I couldn’t wait to get out of the house after I graduated from high school. I felt as though I had been held down and stepped on for far too long. I was tired of being told what to do. I was going to do whatever I wanted to do…consequences be damned.
I attended the University of New Brunswick in Fredericton in September of 1990. It didn’t take long to stand out. I was a member of a small group of frosh that the upper classmen took to. Maybe it was because I had a car with a personalized license plate (ugh…I was so cheesy and vain back then). Maybe it was because I was really cool (no…that can’t be it). But for whatever reason, my first week at university was a memorable one and I thought life was finally handing me a winning hand.
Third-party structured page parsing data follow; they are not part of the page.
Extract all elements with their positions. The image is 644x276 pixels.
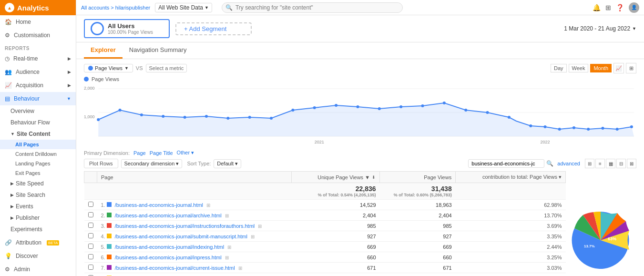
row-checkbox[interactable] bbox=[88, 254, 93, 259]
unique-page-views-header[interactable]: Unique Page Views ▼ ⬇ bbox=[292, 172, 380, 183]
chart-area: Page Views ▼ VS Select a metric Day Week… bbox=[76, 59, 644, 148]
svg-point-26 bbox=[529, 124, 532, 127]
sidebar-item-site-speed[interactable]: ▶ Site Speed bbox=[0, 178, 76, 189]
contribution-cell: 3.03% bbox=[456, 263, 566, 273]
page-detail-icon[interactable]: ⊞ bbox=[227, 245, 231, 250]
sidebar-item-events[interactable]: ▶ Events bbox=[0, 201, 76, 212]
segment-bar: All Users 100.00% Page Views + Add Segme… bbox=[76, 15, 644, 42]
table-search-input[interactable] bbox=[468, 159, 544, 168]
sidebar-item-audience[interactable]: 👥 Audience ▶ bbox=[0, 65, 76, 79]
row-checkbox[interactable] bbox=[88, 212, 93, 217]
tab-navigation-summary[interactable]: Navigation Summary bbox=[123, 42, 194, 59]
help-icon[interactable]: ❓ bbox=[616, 4, 624, 11]
app-title: Analytics bbox=[17, 4, 49, 12]
sidebar-item-customisation[interactable]: ⚙ Customisation bbox=[0, 29, 76, 42]
page-link[interactable]: /business-and-economics-journal/indexing… bbox=[115, 244, 224, 250]
pivot-view-btn[interactable]: ⊟ bbox=[616, 159, 626, 168]
sort-type-select[interactable]: Default ▾ bbox=[214, 159, 241, 168]
page-link[interactable]: /business-and-economics-journal/submit-m… bbox=[115, 234, 247, 239]
grid-icon[interactable]: ⊞ bbox=[605, 4, 611, 11]
contribution-header[interactable]: contribution to total: Page Views ▾ bbox=[456, 172, 566, 183]
search-input[interactable] bbox=[222, 2, 403, 13]
sidebar-item-overview[interactable]: Overview bbox=[0, 105, 76, 117]
plot-rows-button[interactable]: Plot Rows bbox=[84, 159, 118, 168]
dim-other-link[interactable]: Other ▾ bbox=[177, 150, 194, 156]
sidebar-item-home[interactable]: 🏠 Home bbox=[0, 15, 76, 29]
secondary-dimension-select[interactable]: Secondary dimension ▾ bbox=[121, 159, 183, 168]
sidebar-item-experiments[interactable]: Experiments bbox=[0, 224, 76, 235]
add-segment-button[interactable]: + Add Segment bbox=[175, 22, 252, 35]
sidebar-item-exit-pages[interactable]: Exit Pages bbox=[0, 168, 76, 178]
date-range-display[interactable]: 1 Mar 2020 - 21 Aug 2022 ▼ bbox=[564, 25, 636, 32]
compare-view-btn[interactable]: ⊠ bbox=[627, 159, 636, 168]
totals-row: 22,836 % of Total: 0.54% (4,205,135) 31,… bbox=[84, 183, 566, 200]
segment-circle-icon bbox=[91, 22, 104, 35]
sidebar-item-discover[interactable]: 💡 Discover bbox=[0, 249, 76, 263]
contribution-cell: 62.98% bbox=[456, 200, 566, 210]
dim-page-title-link[interactable]: Page Title bbox=[150, 150, 173, 156]
table-header-row: Page Unique Page Views ▼ ⬇ Page Views bbox=[84, 172, 566, 183]
page-detail-icon[interactable]: ⊞ bbox=[258, 224, 262, 229]
svg-point-16 bbox=[313, 106, 316, 109]
tab-explorer[interactable]: Explorer bbox=[84, 42, 123, 59]
pie-chart-container: 13.7% 63% bbox=[570, 171, 636, 276]
sidebar-item-behaviour-flow[interactable]: Behaviour Flow bbox=[0, 117, 76, 128]
page-detail-icon[interactable]: ⊞ bbox=[206, 203, 210, 208]
grid-view-btn[interactable]: ⊞ bbox=[585, 159, 594, 168]
data-table-wrapper: Page Unique Page Views ▼ ⬇ Page Views bbox=[84, 171, 636, 276]
row-checkbox[interactable] bbox=[88, 265, 93, 270]
row-checkbox[interactable] bbox=[88, 244, 93, 249]
table-search-icon[interactable]: 🔍 bbox=[546, 160, 553, 167]
sidebar-item-content-drilldown[interactable]: Content Drilldown bbox=[0, 149, 76, 159]
row-checkbox[interactable] bbox=[88, 223, 93, 228]
sort-icon: ⬇ bbox=[372, 175, 376, 180]
page-header[interactable]: Page bbox=[97, 172, 292, 183]
page-detail-icon[interactable]: ⊞ bbox=[225, 213, 229, 218]
search-container: 🔍 bbox=[222, 2, 403, 13]
unique-page-views-cell: 14,529 bbox=[292, 200, 380, 210]
page-detail-icon[interactable]: ⊞ bbox=[225, 255, 229, 260]
row-checkbox[interactable] bbox=[88, 202, 93, 207]
sidebar-item-publisher[interactable]: ▶ Publisher bbox=[0, 212, 76, 224]
svg-point-14 bbox=[270, 117, 273, 120]
notifications-icon[interactable]: 🔔 bbox=[593, 4, 601, 11]
page-detail-icon[interactable]: ⊞ bbox=[251, 234, 255, 239]
sidebar-item-site-search[interactable]: ▶ Site Search bbox=[0, 189, 76, 201]
user-avatar[interactable]: 👤 bbox=[629, 2, 639, 13]
line-chart-icon[interactable]: 📈 bbox=[613, 63, 624, 73]
sidebar-item-acquisition[interactable]: 📈 Acquisition ▶ bbox=[0, 79, 76, 92]
svg-point-32 bbox=[616, 128, 619, 131]
page-link[interactable]: /business-and-economics-journal/inpress.… bbox=[115, 255, 222, 260]
advanced-link[interactable]: advanced bbox=[557, 161, 580, 166]
chart-visualization: 2,000 1,000 bbox=[84, 84, 636, 146]
sidebar-item-all-pages[interactable]: All Pages bbox=[0, 140, 76, 149]
row-checkbox[interactable] bbox=[88, 233, 93, 238]
events-expand-icon: ▶ bbox=[10, 204, 14, 209]
time-btn-week[interactable]: Week bbox=[569, 64, 589, 72]
topbar: All accounts > hilarispublisher All Web … bbox=[76, 0, 644, 15]
page-link[interactable]: /business-and-economics-journal/current-… bbox=[115, 265, 235, 271]
dim-page-link[interactable]: Page bbox=[133, 150, 146, 156]
page-link[interactable]: /business-and-economics-journal/archive.… bbox=[115, 213, 222, 218]
metric-pill[interactable]: Page Views ▼ bbox=[84, 64, 133, 72]
sidebar-item-realtime[interactable]: ◷ Real-time ▶ bbox=[0, 52, 76, 65]
sidebar-item-attribution[interactable]: 🔗 Attribution BETA bbox=[0, 236, 76, 249]
select-metric-button[interactable]: Select a metric bbox=[146, 64, 187, 72]
sidebar: ▲ Analytics 🏠 Home ⚙ Customisation REPOR… bbox=[0, 0, 76, 276]
bar-chart-icon[interactable]: ⊞ bbox=[626, 63, 636, 73]
property-selector[interactable]: All Web Site Data ▼ bbox=[155, 3, 212, 12]
sidebar-item-admin[interactable]: ⚙ Admin bbox=[0, 263, 76, 276]
page-views-header[interactable]: Page Views bbox=[380, 172, 456, 183]
page-detail-icon[interactable]: ⊞ bbox=[238, 266, 242, 271]
time-btn-day[interactable]: Day bbox=[551, 64, 567, 72]
sidebar-item-site-content[interactable]: ▼ Site Content bbox=[0, 128, 76, 140]
audience-expand-icon: ▶ bbox=[68, 70, 71, 74]
time-btn-month[interactable]: Month bbox=[590, 64, 612, 72]
sidebar-item-landing-pages[interactable]: Landing Pages bbox=[0, 159, 76, 168]
sidebar-item-behaviour[interactable]: ▤ Behaviour ▼ bbox=[0, 92, 76, 105]
all-users-segment[interactable]: All Users 100.00% Page Views bbox=[84, 19, 170, 38]
page-link[interactable]: /business-and-economics-journal/instruct… bbox=[115, 223, 255, 229]
bar-view-btn[interactable]: ▦ bbox=[606, 159, 615, 168]
list-view-btn[interactable]: ≡ bbox=[595, 159, 605, 168]
page-link[interactable]: /business-and-economics-journal.html bbox=[115, 202, 203, 208]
No more being picked on…no more being the nerd…no more being the guy that was always fighting for attention.
Needless to say, none of that turned out to be true. I was still a nerd (though more a geek or a dork), I was still picked on (based upon my personality, I kinda asked for it) and I was still the guy always fighting for attention.
My Throwback Thursday pic displays my need for attention. I vaguely remember that it was a Saturday afternoon and I was bored. I went to my dorm floor’s “library” (although I don’t recall ever reading a book while in there) to hang out. I can’t recall the specifics, but one conversation led to another and the next thing I know, I’m building a tower out of books and chairs in an attempt to reach the ceiling.
This was the result:
I actually look proud in that picture; as if this was some great accomplishment. I mean, it’s a memorable photo because WHO DOES THIS?? But yeah…that was me at my first year of university.
I look back at this and really take a look at myself in the picture. I mean…who WAS that guy? What was he all about? What was he thinking about and did he have plans for his future?
The end result has been a happy one, obviously. I’m happier now than I’ve ever been in my life…so I would never want to alter my life history in any way as that would change my present. Still, I can’t help but wonder how my life would have changed if I hadn’t been such a scatter-brained teenager who was ill-equipped to handle the pressure of living at university alone.